EM was performed in cultured neurons and the clathrin coated vesicles were examined in comparison to control samples, which were incubated with 5 mg/mL of HRP for 90 s in absence of the stimulus (Figure 4a–b). The clathrin coated pits were observed at a probability of 0.05 per bouton in the absence of stimulus. Stimulation with high K+ induced bulk endosome and synaptic vesicles uptake, which were identified by HRP labeling (Figure 5a). Synaptic vesicles were defined as vesicles with a diameter less than 50 nm and bulk endosomes were defined as having a diameter over 80 nm or with a cross sectional area of more than an 80 nm vesicle. Induced bulk endosome uptake was decreased by recovery with normal saline (Figure 5b).
Figure 1: Images of SpH transfected neurons and traces of SpH transfected cell responses to electrical stimulation. (a) A sample image of cultured hippocampal neurons transfected with SpH by liposome delivery. SpH was highly expressed in boutons, presenting circle or oval patterns, with relatively lower expression along the axon. White boxes indicate ROI containing boutons (1.5 x 1.5 µm). Scale bar: 20 µm. (b) Responses of SpH transfected cells to an electrical stimulus of 50 AP at 20 Hz (n = 5 experiments) or 200 AP at 20 Hz (n = 4 experiments). Each experiment was based on 20-60 boutons. Please click here to view a larger version of this figure.
Figure 2: Rate of decay and tau value for endocytosis. (a) Responses to 50 AP at 20 Hz were converted from arbitrary units to normalized traces (n = 5). Fluorescence change was normalized to the baseline. This figure has been modified from Wu et al., 20163. (b) Normalized responses to 200 AP at 20 Hz in boutons (black, n = 4 experiments, left panel) and axon except bouton (red, n = 4 experiments, left panel). Fluorescence change was normalized to the baseline. Dashed box is magnified in the right panel. (c) Using normalized baseline, the rate of decay or τ was calculated in 50 AP (n = 5 experiments) and 200 AP (n = 4 experiments) at 20 Hz. Before calculation, ΔF was normalized to 100%. τ of endocytosis was obtained from normalized trace between the time of maximum fluorescence and the end of experiment. Rate of decay (mean + s.e.m., upper panel) and τ (mean + s.e.m., lower panel) induced by 50 AP and 200 AP. Please click here to view a larger version of this figure.

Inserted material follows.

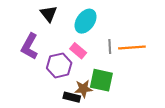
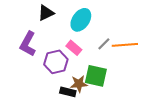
black triangle: (49, 14) -> (46, 13), turned 42
gray line: (110, 46) -> (104, 44), turned 48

Figure 3: Images of VAMP2-pHluorin transfected neurons and examples of traces. (a) A sample image of cultured hippocampal neurons transfected with VAMP2-pHluorin by liposome delivery. White boxes indicate the ROI containing boutons (1.5 x 1.5 µm). Scale bar: 20 µm. (b) Traces for VAMP2-pHluorin responses to 200 AP at 20 Hz (n = 4 experiments). Fluorescence change was normalized to the baseline. (c) Fbase (a.u.) (mean + s.e.m.) in VAMP2-pHluorin (n = 4 experiments) and SpH (n = 7 experiments) transfected boutons. **, p <0.01. Please click here to view a larger version of this figure.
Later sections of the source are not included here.